#### YOUR OBJECTIVE
Exact copy, no pictures: output all the records that follow.

##########

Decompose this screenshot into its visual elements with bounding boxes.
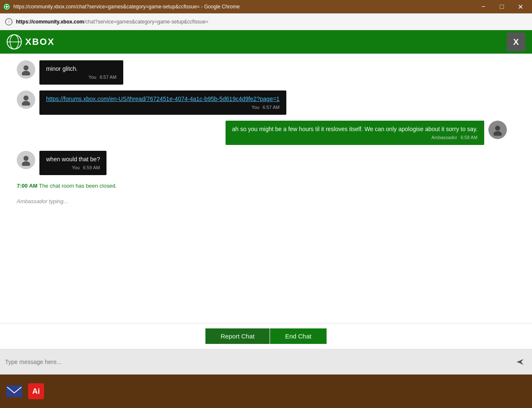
typing-indicator: Ambassador typing... bbox=[17, 196, 507, 206]
message-text: ah so you might be a few hours til it re… bbox=[232, 126, 478, 132]
svg-rect-17 bbox=[6, 385, 22, 397]
chat-scroll-area: minor glitch. You 6:57 AM https://for bbox=[0, 54, 532, 323]
svg-point-11 bbox=[23, 96, 29, 101]
message-time: 6:58 AM bbox=[461, 135, 478, 140]
message-meta: You 6:57 AM bbox=[46, 75, 117, 80]
mail-icon bbox=[6, 385, 22, 397]
message-row: ah so you might be a few hours til it re… bbox=[17, 121, 507, 145]
maximize-button[interactable]: □ bbox=[493, 0, 510, 13]
system-message-text: The chat room has been closed. bbox=[39, 183, 117, 189]
svg-point-14 bbox=[493, 131, 502, 136]
message-meta: Ambassador 6:58 AM bbox=[232, 135, 478, 140]
message-row: https://forums.xbox.com/en-US/thread/767… bbox=[17, 90, 507, 115]
address-bar: i https://community.xbox.com/chat?servic… bbox=[0, 13, 532, 30]
security-icon: i bbox=[5, 18, 13, 26]
message-text: minor glitch. bbox=[46, 65, 78, 72]
action-bar: Report Chat End Chat bbox=[0, 323, 532, 349]
xbox-header: XBOX X bbox=[0, 30, 532, 54]
end-chat-button[interactable]: End Chat bbox=[270, 328, 327, 344]
minimize-button[interactable]: − bbox=[475, 0, 492, 13]
adobe-icon: Ai bbox=[28, 383, 44, 399]
chat-container: minor glitch. You 6:57 AM https://for bbox=[0, 54, 532, 374]
close-button[interactable]: ✕ bbox=[512, 0, 529, 13]
xbox-brand-text: XBOX bbox=[25, 36, 54, 47]
avatar bbox=[17, 60, 35, 79]
svg-point-13 bbox=[495, 126, 500, 131]
forum-link[interactable]: https://forums.xbox.com/en-US/thread/767… bbox=[46, 96, 280, 102]
avatar bbox=[17, 90, 35, 109]
system-time: 7:00 AM bbox=[17, 183, 37, 189]
mail-taskbar-icon[interactable] bbox=[5, 382, 23, 400]
svg-point-15 bbox=[23, 156, 29, 161]
chat-messages: minor glitch. You 6:57 AM https://for bbox=[0, 54, 532, 323]
send-button[interactable] bbox=[514, 355, 527, 369]
message-input[interactable] bbox=[5, 359, 510, 365]
message-meta: You 6:59 AM bbox=[46, 165, 100, 170]
message-meta: You 6:57 AM bbox=[46, 105, 280, 110]
url-bold: https://community.xbox.com bbox=[16, 19, 84, 25]
taskbar: Ai bbox=[0, 374, 532, 408]
message-sender: Ambassador bbox=[431, 135, 457, 140]
url-path: /chat?service=games&category=game-setup&… bbox=[84, 19, 208, 25]
message-text: when would that be? bbox=[46, 156, 100, 163]
xbox-sphere-icon bbox=[7, 34, 22, 49]
system-message: 7:00 AM The chat room has been closed. bbox=[17, 181, 507, 191]
xbox-logo: XBOX bbox=[7, 34, 54, 49]
url-input[interactable]: https://community.xbox.com/chat?service=… bbox=[16, 19, 527, 25]
avatar-ambassador bbox=[488, 121, 507, 139]
message-bubble-link: https://forums.xbox.com/en-US/thread/767… bbox=[39, 90, 286, 115]
adobe-taskbar-icon[interactable]: Ai bbox=[27, 382, 45, 400]
message-bubble: minor glitch. You 6:57 AM bbox=[39, 60, 123, 85]
avatar bbox=[17, 151, 35, 169]
svg-point-1 bbox=[6, 6, 8, 8]
message-sender: You bbox=[88, 75, 96, 80]
window-title: https://community.xbox.com/chat?service=… bbox=[13, 4, 240, 10]
message-row: when would that be? You 6:59 AM bbox=[17, 151, 507, 175]
svg-point-10 bbox=[22, 71, 30, 75]
message-time: 6:59 AM bbox=[83, 165, 100, 170]
message-time: 6:57 AM bbox=[263, 105, 280, 110]
title-bar-left: https://community.xbox.com/chat?service=… bbox=[3, 3, 240, 10]
message-time: 6:57 AM bbox=[100, 75, 117, 80]
message-input-area bbox=[0, 349, 532, 374]
svg-point-16 bbox=[22, 161, 30, 166]
message-sender: You bbox=[252, 105, 260, 110]
report-chat-button[interactable]: Report Chat bbox=[205, 328, 270, 344]
message-bubble: when would that be? You 6:59 AM bbox=[39, 151, 106, 175]
svg-point-12 bbox=[22, 101, 30, 106]
message-bubble-ambassador: ah so you might be a few hours til it re… bbox=[226, 121, 484, 145]
xbox-close-button[interactable]: X bbox=[507, 33, 525, 51]
message-row: minor glitch. You 6:57 AM bbox=[17, 60, 507, 85]
message-sender: You bbox=[72, 165, 80, 170]
svg-point-9 bbox=[23, 65, 29, 70]
title-bar: https://community.xbox.com/chat?service=… bbox=[0, 0, 532, 13]
chrome-icon bbox=[3, 3, 10, 10]
window-controls: − □ ✕ bbox=[475, 0, 529, 13]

##########

#### RESULT BELOW
Decompose this screenshot into its visual elements with bounding boxes.
typing-indicator: Ambassador typing... bbox=[17, 196, 507, 206]
message-text: ah so you might be a few hours til it re… bbox=[232, 126, 478, 132]
svg-rect-17 bbox=[6, 385, 22, 397]
chat-scroll-area: minor glitch. You 6:57 AM https://for bbox=[0, 54, 532, 323]
svg-point-11 bbox=[23, 96, 29, 101]
message-time: 6:58 AM bbox=[461, 135, 478, 140]
message-meta: You 6:57 AM bbox=[46, 75, 117, 80]
mail-icon bbox=[6, 385, 22, 397]
message-row: ah so you might be a few hours til it re… bbox=[17, 121, 507, 145]
maximize-button[interactable]: □ bbox=[493, 0, 510, 13]
system-message-text: The chat room has been closed. bbox=[39, 183, 117, 189]
svg-point-14 bbox=[493, 131, 502, 136]
message-meta: Ambassador 6:58 AM bbox=[232, 135, 478, 140]
message-row: https://forums.xbox.com/en-US/thread/767… bbox=[17, 90, 507, 115]
address-bar: i https://community.xbox.com/chat?servic… bbox=[0, 13, 532, 30]
security-icon: i bbox=[5, 18, 13, 26]
message-text: minor glitch. bbox=[46, 65, 78, 72]
action-bar: Report Chat End Chat bbox=[0, 323, 532, 349]
xbox-header: XBOX X bbox=[0, 30, 532, 54]
end-chat-button[interactable]: End Chat bbox=[270, 328, 327, 344]
minimize-button[interactable]: − bbox=[475, 0, 492, 13]
adobe-icon: Ai bbox=[28, 383, 44, 399]
chat-container: minor glitch. You 6:57 AM https://for bbox=[0, 54, 532, 374]
close-button[interactable]: ✕ bbox=[512, 0, 529, 13]
xbox-brand-text: XBOX bbox=[25, 36, 54, 47]
avatar bbox=[17, 60, 35, 79]
svg-point-13 bbox=[495, 126, 500, 131]
forum-link[interactable]: https://forums.xbox.com/en-US/thread/767… bbox=[46, 96, 280, 102]
avatar bbox=[17, 90, 35, 109]
system-time: 7:00 AM bbox=[17, 183, 37, 189]
mail-taskbar-icon[interactable] bbox=[5, 382, 23, 400]
svg-point-15 bbox=[23, 156, 29, 161]
chat-messages: minor glitch. You 6:57 AM https://for bbox=[0, 54, 532, 323]
send-button[interactable] bbox=[514, 355, 527, 369]
message-input[interactable] bbox=[5, 359, 510, 365]
message-meta: You 6:59 AM bbox=[46, 165, 100, 170]
message-meta: You 6:57 AM bbox=[46, 105, 280, 110]
url-bold: https://community.xbox.com bbox=[16, 19, 84, 25]
taskbar: Ai bbox=[0, 374, 532, 408]
message-sender: Ambassador bbox=[431, 135, 457, 140]
url-path: /chat?service=games&category=game-setup&… bbox=[84, 19, 208, 25]
message-text: when would that be? bbox=[46, 156, 100, 163]
xbox-sphere-icon bbox=[7, 34, 22, 49]
system-message: 7:00 AM The chat room has been closed. bbox=[17, 181, 507, 191]
xbox-logo: XBOX bbox=[7, 34, 54, 49]
url-input[interactable]: https://community.xbox.com/chat?service=… bbox=[16, 19, 527, 25]
avatar-ambassador bbox=[488, 121, 507, 139]
message-bubble-link: https://forums.xbox.com/en-US/thread/767… bbox=[39, 90, 286, 115]
adobe-taskbar-icon[interactable]: Ai bbox=[27, 382, 45, 400]
message-bubble: minor glitch. You 6:57 AM bbox=[39, 60, 123, 85]
avatar bbox=[17, 151, 35, 169]
svg-point-1 bbox=[6, 6, 8, 8]
message-sender: You bbox=[88, 75, 96, 80]
window-title: https://community.xbox.com/chat?service=… bbox=[13, 4, 240, 10]
message-row: when would that be? You 6:59 AM bbox=[17, 151, 507, 175]
svg-point-10 bbox=[22, 71, 30, 75]
message-time: 6:59 AM bbox=[83, 165, 100, 170]
message-time: 6:57 AM bbox=[263, 105, 280, 110]
title-bar-left: https://community.xbox.com/chat?service=… bbox=[3, 3, 240, 10]
message-time: 6:57 AM bbox=[100, 75, 117, 80]
message-input-area bbox=[0, 349, 532, 374]
svg-point-16 bbox=[22, 161, 30, 166]
message-sender: You bbox=[252, 105, 260, 110]
report-chat-button[interactable]: Report Chat bbox=[205, 328, 270, 344]
message-bubble: when would that be? You 6:59 AM bbox=[39, 151, 106, 175]
svg-point-12 bbox=[22, 101, 30, 106]
message-bubble-ambassador: ah so you might be a few hours til it re… bbox=[226, 121, 484, 145]
xbox-close-button[interactable]: X bbox=[507, 33, 525, 51]
message-row: minor glitch. You 6:57 AM bbox=[17, 60, 507, 85]
message-sender: You bbox=[72, 165, 80, 170]
svg-point-9 bbox=[23, 65, 29, 70]
title-bar: https://community.xbox.com/chat?service=… bbox=[0, 0, 532, 13]
chrome-icon bbox=[3, 3, 10, 10]
window-controls: − □ ✕ bbox=[475, 0, 529, 13]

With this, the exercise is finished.